The paper considers vibroacoustic signals collected at the flow stations of an oil trunkline in Nigeria. The vibroacoustic signals are the static pressure, the acceleration and the pressure transients recorded at the departure and at the arrival terminals. More than one year of data is available. Derived smart indicators are defined, which are directly linked to the asset parameters: for instance, the cross-correlation of the pressure transients at adjacent measuring locations permits to estimate the fluid channel continuity (correlation value), the sound velocity (time of correlation peak), and the sound attenuation (amplitude versus frequency amplitude decay). A portion of the data during normal operation is used for training and tuning a reference model. After that, new data are compared with the model, and anomalies are automatically detected. Two kind of errors are raised: i) sensors; ii) alerts. Sensor errors are referred to missing or corrupted sensors data. Alerts are raised when the measured physical quantities are not coherent with the functional and known service behaviors of the transport system.

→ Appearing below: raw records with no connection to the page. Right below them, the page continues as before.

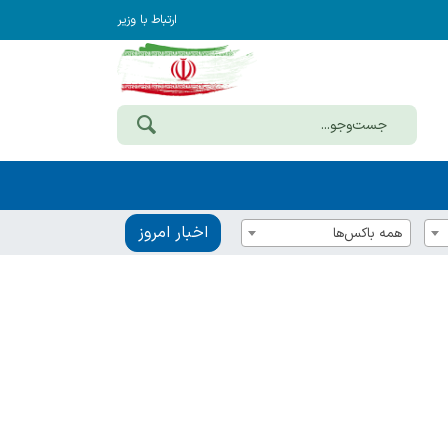
ارتباط با وزیر
اخبار امروز
همه باکس‌ها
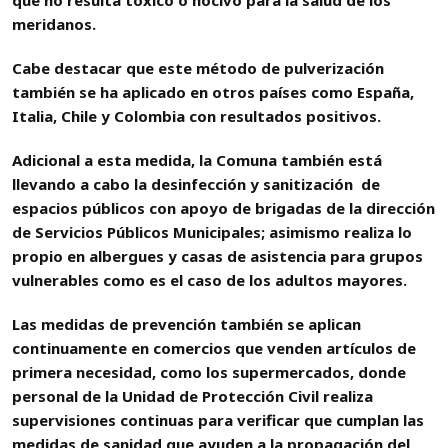
meridanos.
Cabe destacar que este método de pulverización
también se ha aplicado en otros países como España,
Italia, Chile y Colombia con resultados positivos.
Adicional a esta medida, la Comuna también está
llevando a cabo la desinfección y sanitización de
espacios públicos con apoyo de brigadas de la dirección
de Servicios Públicos Municipales; asimismo realiza lo
propio en albergues y casas de asistencia para grupos
vulnerables como es el caso de los adultos mayores.
Las medidas de prevención también se aplican
continuamente en comercios que venden artículos de
primera necesidad, como los supermercados, donde
personal de la Unidad de Protección Civil realiza
supervisiones continuas para verificar que cumplan las
medidas de sanidad que ayuden a la propagación del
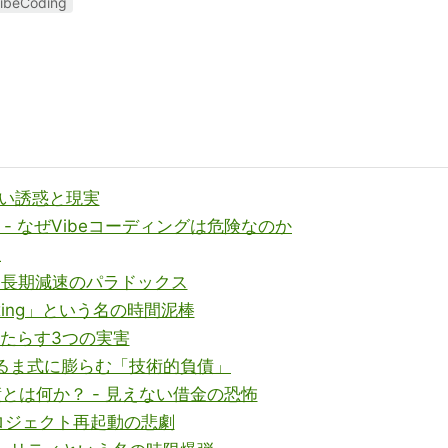
ibeCoding
の甘い誘惑と現実
スト - なぜVibeコーディングは危険なのか
想
期加速と長期減速のパラドックス
be Fixing」という名の時間泥棒
グがもたらす3つの実害
- 雪だるま式に膨らむ「技術的負債」
術的負債とは何か？ - 見えない借金の恐怖
例：プロジェクト再起動の悲劇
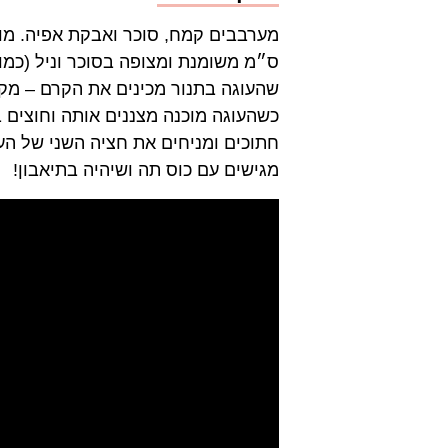
שהעוגה בתנור מכינים את הקרם – מק
כשהעוגה מוכנה מצננים אותה וחוצים
חתוכים ומניחים את חציה השני של הע
מגישים עם כוס תה ושיהיה בתיאבון!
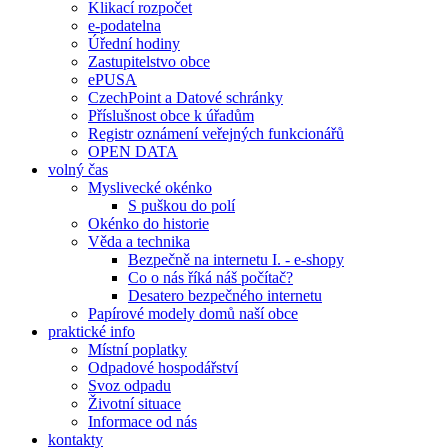
Klikací rozpočet
e-podatelna
Úřední hodiny
Zastupitelstvo obce
ePUSA
CzechPoint a Datové schránky
Příslušnost obce k úřadům
Registr oznámení veřejných funkcionářů
OPEN DATA
volný čas
Myslivecké okénko
S puškou do polí
Okénko do historie
Věda a technika
Bezpečně na internetu I. - e-shopy
Co o nás říká náš počítač?
Desatero bezpečného internetu
Papírové modely domů naší obce
praktické info
Místní poplatky
Odpadové hospodářství
Svoz odpadu
Životní situace
Informace od nás
kontakty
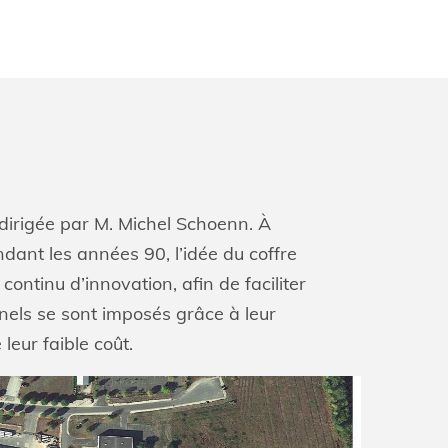
 dirigée par M. Michel Schoenn. À
ndant les années 90, l’idée du coffre
ontinu d’innovation, afin de faciliter
nnels se sont imposés grâce à leur
leur faible coût.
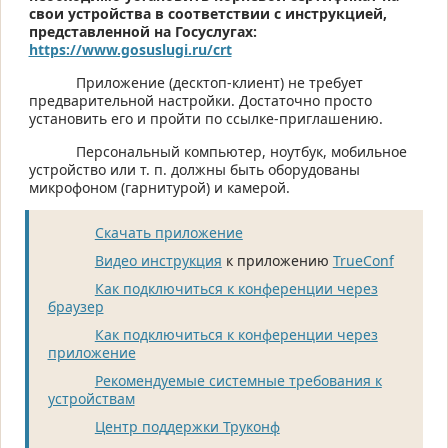
свои устройства в соответствии с инструкцией,
представленной на Госуслугах:
https://www.gosuslugi.ru/crt
Приложение (десктоп-клиент) не требует
предварительной настройки. Достаточно просто
установить его и пройти по ссылке-приглашению.
Персональный компьютер, ноутбук, мобильное
устройство или т. п. должны быть оборудованы
микрофоном (гарнитурой) и камерой.
Скачать приложение
Видео инструкция
к приложению
TrueConf
Как подключиться к конференции через
браузер
Как подключиться к конференции через
приложение
Рекомендуемые системные требования к
устройствам
Центр поддержки Труконф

The system model is not static over time, and in fact it can be updated by the operators’ feedback, that can tag false alarms and thus, automatically, re-define the set of operational scenarios of the upstream system. The medium-long term construction and update of data driven models is effective for predictive maintenance, automatic anomalies detection, optimization of operational procedures. Moreover, the new policy of data management and the opportunity of gaining awareness by interconnecting the monitoring experience of different assets leverages the introduction of new technologies (cloud, big data), new professional figures (smart data scientist), new operational and business models.